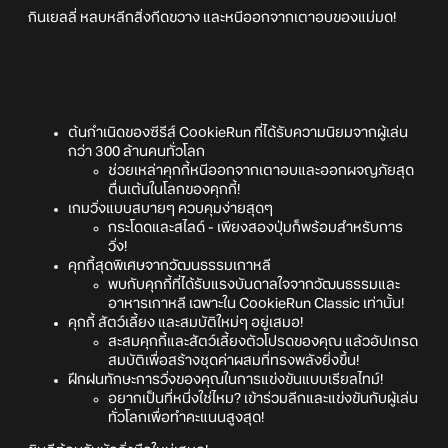
กินเยลลี่ หลบหลีกสิ่งกีดขวาง และหนีออกจากเตาอบของแม่มด!
ต้นกำเนิดของซีรีส์ CookieRun ที่ได้รับความนิยมจากผู้เล่น
กว่า 300 ล้านคนทั่วโลก
ช่วยเหล่าคุกกี้หนีออกจากเตาอบและออกผจญภัยสุด
ตื่นเต้นในโลกของคุกกี้!
เกมวิ่งแบบสบายๆ ควบคุมง่ายสุดๆ
กระโดดและสไลด์ - เพียงสองปุ่มก็พร้อมสำหรับการ
วิ่ง!
คุกกี้สุดพิเศษจากวัฒนธรรมเกาหลี
พบกับคุกกี้ที่ได้รับแรงบันดาลใจจากวัฒนธรรมและ
อาหารเกาหลี เฉพาะใน CookieRun Classic เท่านั้น!
คุกกี้ สัตว์เลี้ยง และสมบัติใหม่ๆ อยู่เสมอ!
สะสมคุกกี้และสัตว์เลี้ยงตัวโปรดของคุณ แล้วอัปเกรด
สมบัติเพื่อสร้างชุดค่าผสมที่ทรงพลังยิ่งขึ้น!
ฝึกฝนทักษะการวิ่งของคุณในการแข่งขันแบบเรียลไทม์!
อยากเป็นที่หนึ่งใช่ไหม? เข้าร่วมลีกและแข่งขันกับผู้เล่น
ทั่วโลกเพื่อทำคะแนนสูงสุด!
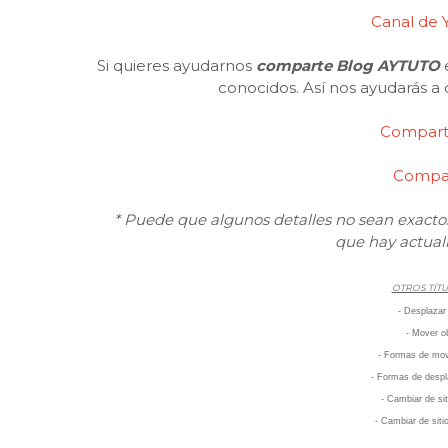
Canal de
Si quieres ayudarnos
comparte Blog AYTUTO
e
conocidos. Así nos ayudarás a 
Compart
Compar
* Puede que algunos detalles no sean exactos
que hay actual
OTROS TÍTU
- Desplaza
- Mover 
- Formas de mov
- Formas de despl
- Cambiar de sit
- Cambiar de siti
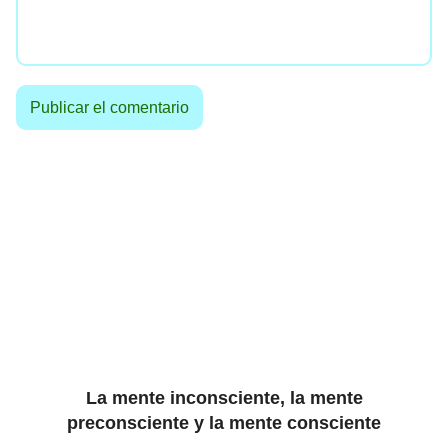
La mente inconsciente, la mente
preconsciente y la mente consciente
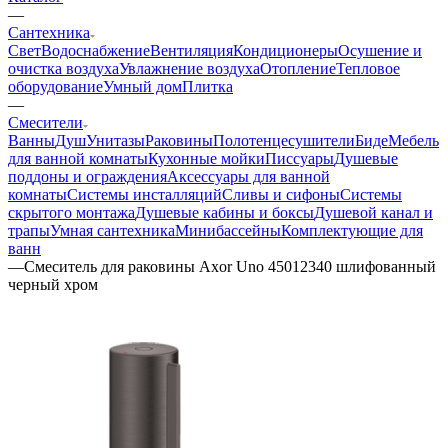
—
Сантехника
Свет
Водоснабжение
Вентиляция
Кондиционеры
Осушение и
очистка воздуха
Увлажнение воздуха
Отопление
Тепловое
оборудование
Умный дом
Плитка
—
Смесители
Ванны
Душ
Унитазы
Раковины
Полотенцесушители
Биде
Мебель
для ванной комнаты
Кухонные мойки
Писсуары
Душевые
поддоны и ограждения
Аксессуары для ванной
комнаты
Системы инсталляций
Сливы и сифоны
Системы
скрытого монтажа
Душевые кабины и боксы
Душевой канал и
трапы
Умная сантехника
Минибассейны
Комплектующие для
ванн
—
Смеситель для раковины Axor Uno 45012340 шлифованный
черный хром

○ ○ ○ ○ ○

**Task to complete:**
Leave out the pictures and print every line of the data exactly.

**Answer box:**
กินเยลลี่ หลบหลีกสิ่งกีดขวาง และหนีออกจากเตาอบของแม่มด!
ต้นกำเนิดของซีรีส์ CookieRun ที่ได้รับความนิยมจากผู้เล่น
กว่า 300 ล้านคนทั่วโลก
ช่วยเหล่าคุกกี้หนีออกจากเตาอบและออกผจญภัยสุด
ตื่นเต้นในโลกของคุกกี้!
เกมวิ่งแบบสบายๆ ควบคุมง่ายสุดๆ
กระโดดและสไลด์ - เพียงสองปุ่มก็พร้อมสำหรับการ
วิ่ง!
คุกกี้สุดพิเศษจากวัฒนธรรมเกาหลี
พบกับคุกกี้ที่ได้รับแรงบันดาลใจจากวัฒนธรรมและ
อาหารเกาหลี เฉพาะใน CookieRun Classic เท่านั้น!
คุกกี้ สัตว์เลี้ยง และสมบัติใหม่ๆ อยู่เสมอ!
สะสมคุกกี้และสัตว์เลี้ยงตัวโปรดของคุณ แล้วอัปเกรด
สมบัติเพื่อสร้างชุดค่าผสมที่ทรงพลังยิ่งขึ้น!
ฝึกฝนทักษะการวิ่งของคุณในการแข่งขันแบบเรียลไทม์!
อยากเป็นที่หนึ่งใช่ไหม? เข้าร่วมลีกและแข่งขันกับผู้เล่น
ทั่วโลกเพื่อทำคะแนนสูงสุด!
Canal de
Si quieres ayudarnos
comparte Blog AYTUTO
e
conocidos. Así nos ayudarás a 
Compart
Compar
* Puede que algunos detalles no sean exactos
que hay actual
OTROS TÍTU
- Desplaza
- Mover 
- Formas de mov
- Formas de despl
- Cambiar de sit
- Cambiar de siti
La mente inconsciente, la mente
preconsciente y la mente consciente
—
Сантехника
Свет
Водоснабжение
Вентиляция
Кондиционеры
Осушение и
очистка воздуха
Увлажнение воздуха
Отопление
Тепловое
оборудование
Умный дом
Плитка
—
Смесители
Ванны
Душ
Унитазы
Раковины
Полотенцесушители
Биде
Мебель
для ванной комнаты
Кухонные мойки
Писсуары
Душевые
поддоны и ограждения
Аксессуары для ванной
комнаты
Системы инсталляций
Сливы и сифоны
Системы
скрытого монтажа
Душевые кабины и боксы
Душевой канал и
трапы
Умная сантехника
Минибассейны
Комплектующие для
ванн
—
Смеситель для раковины Axor Uno 45012340 шлифованный
черный хром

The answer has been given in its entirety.